Кому можно доверять?..
В голову прокрадывается мысль, которую я пинаю словно мяч об стену.
Долинский, бесспорно, осенью по неосторожности слил слух о нашей связи Марго. Но Ксения ему нравится. Это искренне. И самое опасное для меня, что симпатия у них была взаимной.
Просто моя женщина предпочла меня.
Сам в шоке...
Пока стоим в пробке, успеваю произвести нужные звонки.
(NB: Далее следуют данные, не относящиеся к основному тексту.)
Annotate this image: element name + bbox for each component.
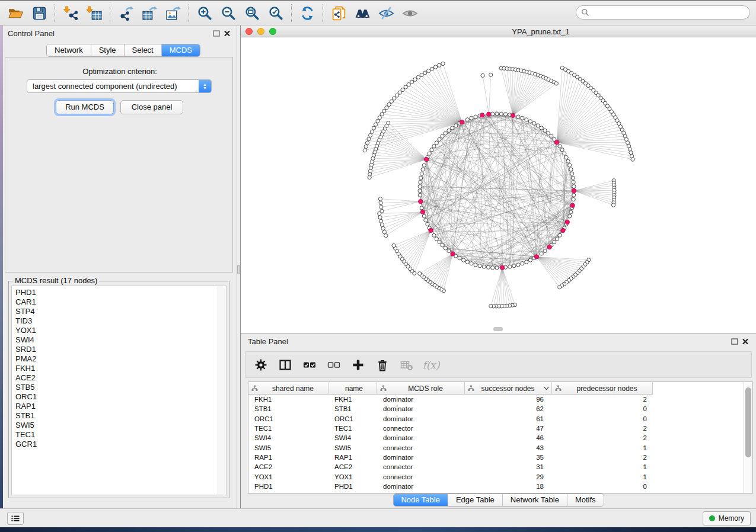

Во-первых, одному из бывших сослуживцев. От него узнаю, что Баринова Ксения Сергеевна задержана до выяснения обстоятельств. Заручаюсь поддержкой приятеля и хотя бы остаюсь спокойным, что с ней будут надлежащим образом обращаться.
Во-вторых, Долинскому. В общих чертах рассказываю суть обвинений и прошу выехать в отделение немедленно. Он, не колеблясь, соглашается и по голосу кажется взбудораженным.
Третий звонок – секретарю Бойко, которая выучила за этот день мой голос наизусть. Предупреждаю, что если ее шеф со мной не свяжется в течение часа, то я буду у него дома часов через пять и поговорю лично.
Но он не связывается… Мудак!
Телефон молчит, и эта тишина давит на мой головной мозг, как долбанный пресс. Опускаю голову и взлохмачиваю волосы.
На хрена я вообще помчался в эту Москву? Чувствовал, что не надо.
Последние три года у меня бешеное ощущение, что я несусь впереди машины под названием «Вавилон» и вот-вот она меня расплющит в щепки, которые разлетятся по асфальту. А зачем это всё? Ради чего? На жизнь я уже заработал довольно. Ни я, ни моя жена, ни мои дети голодать уж точно не будут.
В аэропорт попадаю ближе к вечеру. Вылет назначен на девятнадцать тридцать.
От Ксении пока молчание. Долинский отписывается, что допрос еще тянется.
Изводят мою девочку. Уже больше шести часов.
Мучают.
Из-за меня.
Я во всем виноват.
Каменный пол терминала вызывает только одно непреодолимое желание – биться об него башкой.
Прохожу досмотр и устраиваюсь в бизнес-зале, ожидая посадки. Уныло окидываю взглядом зону ресторана, падая в кресло.
Мобильный взрывается знакомой мелодией, которую девчонки установили на мой аппарат для своего номера телефона.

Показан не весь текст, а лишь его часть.